PROBLEM TO SOLVE: Your task is to filter the data below down to the lines holding "soit".

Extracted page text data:
————————

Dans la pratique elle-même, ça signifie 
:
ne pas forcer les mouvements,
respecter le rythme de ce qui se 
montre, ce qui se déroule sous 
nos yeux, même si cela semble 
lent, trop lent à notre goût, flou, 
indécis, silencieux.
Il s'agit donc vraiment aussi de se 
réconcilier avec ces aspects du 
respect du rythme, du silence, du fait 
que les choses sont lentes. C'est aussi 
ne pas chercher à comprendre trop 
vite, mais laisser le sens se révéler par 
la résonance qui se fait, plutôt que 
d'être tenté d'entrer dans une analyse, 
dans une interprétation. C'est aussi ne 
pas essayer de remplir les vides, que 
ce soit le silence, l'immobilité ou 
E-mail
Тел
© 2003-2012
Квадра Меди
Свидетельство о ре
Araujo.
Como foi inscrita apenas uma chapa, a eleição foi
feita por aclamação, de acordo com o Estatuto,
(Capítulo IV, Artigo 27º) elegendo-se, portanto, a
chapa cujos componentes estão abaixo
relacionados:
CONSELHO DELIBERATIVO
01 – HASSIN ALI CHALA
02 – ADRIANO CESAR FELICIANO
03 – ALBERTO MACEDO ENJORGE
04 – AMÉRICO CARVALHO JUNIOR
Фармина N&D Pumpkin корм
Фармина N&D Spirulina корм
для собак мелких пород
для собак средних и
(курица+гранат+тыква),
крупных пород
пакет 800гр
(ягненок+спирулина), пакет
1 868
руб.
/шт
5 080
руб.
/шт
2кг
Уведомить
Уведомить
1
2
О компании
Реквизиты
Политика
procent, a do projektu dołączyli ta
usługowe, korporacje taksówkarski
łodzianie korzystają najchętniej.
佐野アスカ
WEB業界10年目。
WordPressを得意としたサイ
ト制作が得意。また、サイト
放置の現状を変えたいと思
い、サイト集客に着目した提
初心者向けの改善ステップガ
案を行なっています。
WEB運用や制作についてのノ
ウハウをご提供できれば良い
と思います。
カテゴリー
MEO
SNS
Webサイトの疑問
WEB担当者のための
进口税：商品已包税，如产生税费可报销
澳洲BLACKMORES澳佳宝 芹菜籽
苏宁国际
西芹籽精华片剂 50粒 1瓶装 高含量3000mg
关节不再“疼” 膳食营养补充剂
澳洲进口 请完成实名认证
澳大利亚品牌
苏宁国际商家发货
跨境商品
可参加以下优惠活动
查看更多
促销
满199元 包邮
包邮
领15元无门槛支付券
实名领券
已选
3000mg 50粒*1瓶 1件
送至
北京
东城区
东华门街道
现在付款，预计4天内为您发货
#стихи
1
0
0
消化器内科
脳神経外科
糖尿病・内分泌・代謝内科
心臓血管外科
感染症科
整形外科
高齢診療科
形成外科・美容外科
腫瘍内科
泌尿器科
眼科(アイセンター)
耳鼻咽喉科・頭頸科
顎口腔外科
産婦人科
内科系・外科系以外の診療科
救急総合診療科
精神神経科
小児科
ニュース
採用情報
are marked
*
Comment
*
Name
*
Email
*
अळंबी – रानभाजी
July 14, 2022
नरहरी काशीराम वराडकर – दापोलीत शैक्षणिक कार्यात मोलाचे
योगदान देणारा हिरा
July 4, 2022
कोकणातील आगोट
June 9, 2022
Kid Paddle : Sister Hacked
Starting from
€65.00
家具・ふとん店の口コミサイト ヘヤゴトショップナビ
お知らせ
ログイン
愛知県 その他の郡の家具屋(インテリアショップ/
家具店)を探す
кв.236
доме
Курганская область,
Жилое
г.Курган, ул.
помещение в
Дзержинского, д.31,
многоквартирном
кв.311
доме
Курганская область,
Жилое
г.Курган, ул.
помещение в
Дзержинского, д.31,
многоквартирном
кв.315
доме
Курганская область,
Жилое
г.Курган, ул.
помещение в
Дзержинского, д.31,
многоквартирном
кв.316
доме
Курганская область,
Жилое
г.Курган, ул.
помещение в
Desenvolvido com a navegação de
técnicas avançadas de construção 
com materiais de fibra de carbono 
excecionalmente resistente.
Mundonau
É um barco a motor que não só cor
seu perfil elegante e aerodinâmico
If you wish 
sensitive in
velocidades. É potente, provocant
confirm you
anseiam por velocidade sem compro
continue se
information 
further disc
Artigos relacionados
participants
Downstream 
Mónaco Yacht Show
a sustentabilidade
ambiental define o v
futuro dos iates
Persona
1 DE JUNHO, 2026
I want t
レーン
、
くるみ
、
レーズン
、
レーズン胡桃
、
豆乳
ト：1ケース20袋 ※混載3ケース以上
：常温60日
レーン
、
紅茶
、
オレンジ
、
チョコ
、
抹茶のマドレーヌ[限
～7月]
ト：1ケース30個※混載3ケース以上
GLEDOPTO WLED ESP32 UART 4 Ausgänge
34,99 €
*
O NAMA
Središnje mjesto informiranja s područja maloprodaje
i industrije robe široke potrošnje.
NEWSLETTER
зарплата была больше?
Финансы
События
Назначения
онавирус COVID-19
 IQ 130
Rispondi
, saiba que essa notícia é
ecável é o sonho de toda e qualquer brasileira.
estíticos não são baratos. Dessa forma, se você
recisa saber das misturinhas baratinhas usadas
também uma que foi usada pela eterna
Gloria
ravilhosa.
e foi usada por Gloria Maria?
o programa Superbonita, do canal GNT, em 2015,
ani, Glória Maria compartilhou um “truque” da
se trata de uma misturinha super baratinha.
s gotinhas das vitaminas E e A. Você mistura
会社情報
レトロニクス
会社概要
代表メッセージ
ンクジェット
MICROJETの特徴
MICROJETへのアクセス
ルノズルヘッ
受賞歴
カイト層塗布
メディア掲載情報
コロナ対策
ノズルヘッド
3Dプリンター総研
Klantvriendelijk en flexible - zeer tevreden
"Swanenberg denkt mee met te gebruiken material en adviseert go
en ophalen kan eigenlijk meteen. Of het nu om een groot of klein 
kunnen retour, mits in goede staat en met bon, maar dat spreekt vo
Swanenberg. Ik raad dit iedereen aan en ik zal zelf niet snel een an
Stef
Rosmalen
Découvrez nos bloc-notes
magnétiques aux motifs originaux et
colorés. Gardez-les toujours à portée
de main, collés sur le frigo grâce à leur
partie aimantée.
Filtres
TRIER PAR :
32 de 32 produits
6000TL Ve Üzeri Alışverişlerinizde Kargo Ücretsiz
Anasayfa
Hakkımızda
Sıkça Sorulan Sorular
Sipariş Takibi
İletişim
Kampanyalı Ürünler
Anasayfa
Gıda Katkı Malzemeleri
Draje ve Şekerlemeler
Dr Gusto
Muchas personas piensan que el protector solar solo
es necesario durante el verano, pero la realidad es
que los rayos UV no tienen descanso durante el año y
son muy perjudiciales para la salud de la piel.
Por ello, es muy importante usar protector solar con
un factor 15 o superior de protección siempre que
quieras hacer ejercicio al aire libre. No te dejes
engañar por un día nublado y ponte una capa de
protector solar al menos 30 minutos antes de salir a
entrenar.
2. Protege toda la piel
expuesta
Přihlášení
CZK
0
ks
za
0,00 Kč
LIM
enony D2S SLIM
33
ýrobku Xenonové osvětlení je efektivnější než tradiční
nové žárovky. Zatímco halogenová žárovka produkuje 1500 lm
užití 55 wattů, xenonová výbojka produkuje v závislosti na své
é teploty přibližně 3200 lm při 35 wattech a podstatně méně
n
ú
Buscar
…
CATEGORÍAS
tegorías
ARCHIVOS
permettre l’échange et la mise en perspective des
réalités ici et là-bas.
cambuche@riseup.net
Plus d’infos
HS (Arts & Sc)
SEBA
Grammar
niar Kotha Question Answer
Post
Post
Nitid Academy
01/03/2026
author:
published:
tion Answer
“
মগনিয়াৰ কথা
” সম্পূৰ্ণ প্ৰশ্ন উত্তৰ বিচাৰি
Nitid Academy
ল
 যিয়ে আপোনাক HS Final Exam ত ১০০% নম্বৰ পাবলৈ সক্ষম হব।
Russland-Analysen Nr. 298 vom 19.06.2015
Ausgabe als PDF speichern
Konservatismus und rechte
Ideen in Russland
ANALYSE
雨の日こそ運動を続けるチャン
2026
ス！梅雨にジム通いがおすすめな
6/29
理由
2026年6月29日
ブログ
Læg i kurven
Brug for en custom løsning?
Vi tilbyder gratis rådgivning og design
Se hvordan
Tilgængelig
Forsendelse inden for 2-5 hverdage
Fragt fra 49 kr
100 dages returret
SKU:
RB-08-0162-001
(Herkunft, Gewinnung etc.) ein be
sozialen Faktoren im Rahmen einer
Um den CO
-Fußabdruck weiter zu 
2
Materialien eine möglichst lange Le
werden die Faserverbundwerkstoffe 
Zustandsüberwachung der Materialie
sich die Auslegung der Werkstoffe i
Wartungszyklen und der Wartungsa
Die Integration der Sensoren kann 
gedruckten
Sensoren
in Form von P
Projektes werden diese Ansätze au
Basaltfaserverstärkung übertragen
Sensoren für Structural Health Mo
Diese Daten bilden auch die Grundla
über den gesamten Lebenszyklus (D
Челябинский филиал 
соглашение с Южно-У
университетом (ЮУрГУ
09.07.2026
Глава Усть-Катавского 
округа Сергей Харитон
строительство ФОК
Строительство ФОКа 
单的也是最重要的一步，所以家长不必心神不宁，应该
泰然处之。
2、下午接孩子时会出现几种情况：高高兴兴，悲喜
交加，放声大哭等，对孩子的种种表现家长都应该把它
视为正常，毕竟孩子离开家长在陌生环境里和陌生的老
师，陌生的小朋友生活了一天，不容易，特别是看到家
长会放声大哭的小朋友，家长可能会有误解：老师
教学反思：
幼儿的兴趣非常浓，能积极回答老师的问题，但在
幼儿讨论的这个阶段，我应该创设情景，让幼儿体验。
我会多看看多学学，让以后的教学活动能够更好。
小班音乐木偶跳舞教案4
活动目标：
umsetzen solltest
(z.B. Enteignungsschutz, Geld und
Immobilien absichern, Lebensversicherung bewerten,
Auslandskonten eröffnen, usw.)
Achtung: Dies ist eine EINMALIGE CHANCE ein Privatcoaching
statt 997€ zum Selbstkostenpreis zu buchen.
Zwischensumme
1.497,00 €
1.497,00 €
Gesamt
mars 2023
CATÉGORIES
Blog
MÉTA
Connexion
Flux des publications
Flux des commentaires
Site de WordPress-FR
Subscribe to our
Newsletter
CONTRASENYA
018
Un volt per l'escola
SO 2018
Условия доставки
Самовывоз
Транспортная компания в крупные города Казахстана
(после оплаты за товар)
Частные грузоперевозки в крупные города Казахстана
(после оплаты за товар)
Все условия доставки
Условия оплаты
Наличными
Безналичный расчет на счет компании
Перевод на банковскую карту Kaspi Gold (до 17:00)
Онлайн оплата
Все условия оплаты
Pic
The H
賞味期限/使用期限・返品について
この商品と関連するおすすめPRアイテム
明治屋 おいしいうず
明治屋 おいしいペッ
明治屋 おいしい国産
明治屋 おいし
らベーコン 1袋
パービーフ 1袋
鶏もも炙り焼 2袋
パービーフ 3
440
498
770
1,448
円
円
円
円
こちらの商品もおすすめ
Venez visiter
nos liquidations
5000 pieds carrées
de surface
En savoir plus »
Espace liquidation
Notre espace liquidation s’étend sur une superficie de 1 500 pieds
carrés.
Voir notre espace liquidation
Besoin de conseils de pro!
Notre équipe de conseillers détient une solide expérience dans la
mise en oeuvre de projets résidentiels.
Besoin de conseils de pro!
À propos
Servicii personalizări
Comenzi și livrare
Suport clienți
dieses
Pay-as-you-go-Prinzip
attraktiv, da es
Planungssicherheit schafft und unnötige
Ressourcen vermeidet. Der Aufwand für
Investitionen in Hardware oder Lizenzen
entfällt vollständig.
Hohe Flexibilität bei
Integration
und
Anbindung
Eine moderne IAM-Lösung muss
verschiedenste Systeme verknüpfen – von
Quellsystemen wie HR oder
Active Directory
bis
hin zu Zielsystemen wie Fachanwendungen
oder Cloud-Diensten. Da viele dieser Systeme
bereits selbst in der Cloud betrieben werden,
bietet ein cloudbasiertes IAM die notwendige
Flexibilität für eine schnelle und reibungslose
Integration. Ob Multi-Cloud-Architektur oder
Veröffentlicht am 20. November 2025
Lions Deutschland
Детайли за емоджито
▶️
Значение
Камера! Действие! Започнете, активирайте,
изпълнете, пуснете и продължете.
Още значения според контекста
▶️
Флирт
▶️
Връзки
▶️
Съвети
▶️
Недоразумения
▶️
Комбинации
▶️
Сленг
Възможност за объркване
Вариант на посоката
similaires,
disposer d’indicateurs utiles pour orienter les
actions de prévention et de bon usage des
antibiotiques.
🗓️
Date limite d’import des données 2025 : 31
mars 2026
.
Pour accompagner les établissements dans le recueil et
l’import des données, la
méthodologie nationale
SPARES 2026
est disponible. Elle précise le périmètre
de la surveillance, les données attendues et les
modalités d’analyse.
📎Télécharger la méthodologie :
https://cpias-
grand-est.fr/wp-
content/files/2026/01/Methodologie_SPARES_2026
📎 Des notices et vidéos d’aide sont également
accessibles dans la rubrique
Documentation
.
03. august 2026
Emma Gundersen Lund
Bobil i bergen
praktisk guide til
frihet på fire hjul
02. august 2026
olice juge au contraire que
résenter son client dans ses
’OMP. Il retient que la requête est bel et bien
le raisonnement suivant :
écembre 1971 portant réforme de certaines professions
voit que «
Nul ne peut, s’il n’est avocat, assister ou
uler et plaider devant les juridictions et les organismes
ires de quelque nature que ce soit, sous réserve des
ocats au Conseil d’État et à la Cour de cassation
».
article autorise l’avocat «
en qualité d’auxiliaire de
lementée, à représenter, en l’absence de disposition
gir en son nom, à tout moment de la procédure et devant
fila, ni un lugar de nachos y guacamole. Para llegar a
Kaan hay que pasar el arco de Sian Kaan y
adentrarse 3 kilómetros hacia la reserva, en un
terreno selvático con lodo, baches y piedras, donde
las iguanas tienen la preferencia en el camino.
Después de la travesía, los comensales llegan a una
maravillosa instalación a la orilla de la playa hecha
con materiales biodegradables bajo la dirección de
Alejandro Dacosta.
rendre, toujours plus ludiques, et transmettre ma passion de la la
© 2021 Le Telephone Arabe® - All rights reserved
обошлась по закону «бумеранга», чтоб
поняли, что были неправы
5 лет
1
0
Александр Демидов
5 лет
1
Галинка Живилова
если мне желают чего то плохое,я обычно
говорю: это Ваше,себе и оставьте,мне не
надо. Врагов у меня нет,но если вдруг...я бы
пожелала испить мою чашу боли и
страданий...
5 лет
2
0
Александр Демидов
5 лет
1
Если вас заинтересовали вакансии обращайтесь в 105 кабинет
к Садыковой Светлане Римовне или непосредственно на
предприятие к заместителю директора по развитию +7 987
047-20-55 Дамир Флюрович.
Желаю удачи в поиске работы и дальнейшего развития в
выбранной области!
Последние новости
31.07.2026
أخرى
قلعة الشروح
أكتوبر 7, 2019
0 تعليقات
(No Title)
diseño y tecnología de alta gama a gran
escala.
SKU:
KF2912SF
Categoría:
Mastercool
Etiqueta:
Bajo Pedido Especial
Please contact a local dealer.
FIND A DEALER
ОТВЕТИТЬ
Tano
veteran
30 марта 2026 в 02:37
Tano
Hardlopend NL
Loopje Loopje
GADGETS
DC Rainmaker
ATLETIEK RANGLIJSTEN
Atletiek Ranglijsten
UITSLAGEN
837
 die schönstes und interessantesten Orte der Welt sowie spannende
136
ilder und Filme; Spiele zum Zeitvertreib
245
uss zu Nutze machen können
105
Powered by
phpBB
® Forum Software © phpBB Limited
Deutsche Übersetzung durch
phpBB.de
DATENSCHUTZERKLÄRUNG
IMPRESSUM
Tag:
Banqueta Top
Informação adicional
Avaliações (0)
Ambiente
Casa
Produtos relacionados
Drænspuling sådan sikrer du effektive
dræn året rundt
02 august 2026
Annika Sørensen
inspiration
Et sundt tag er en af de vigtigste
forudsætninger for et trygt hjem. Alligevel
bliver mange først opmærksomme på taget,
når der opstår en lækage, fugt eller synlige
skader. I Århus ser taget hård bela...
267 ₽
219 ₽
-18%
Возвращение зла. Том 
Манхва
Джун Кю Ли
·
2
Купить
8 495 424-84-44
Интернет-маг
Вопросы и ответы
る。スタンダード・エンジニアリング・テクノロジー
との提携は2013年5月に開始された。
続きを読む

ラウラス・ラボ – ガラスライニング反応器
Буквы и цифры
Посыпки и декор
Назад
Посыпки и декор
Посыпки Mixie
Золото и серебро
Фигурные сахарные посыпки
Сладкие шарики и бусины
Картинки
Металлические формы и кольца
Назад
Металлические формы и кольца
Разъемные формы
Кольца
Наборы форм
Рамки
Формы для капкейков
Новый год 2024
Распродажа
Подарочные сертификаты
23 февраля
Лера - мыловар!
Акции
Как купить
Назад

————————

COMPLETED EXERCISE:
ce soit le silence, l'immobilité ou 
ires de quelque nature que ce soit, sous réserve des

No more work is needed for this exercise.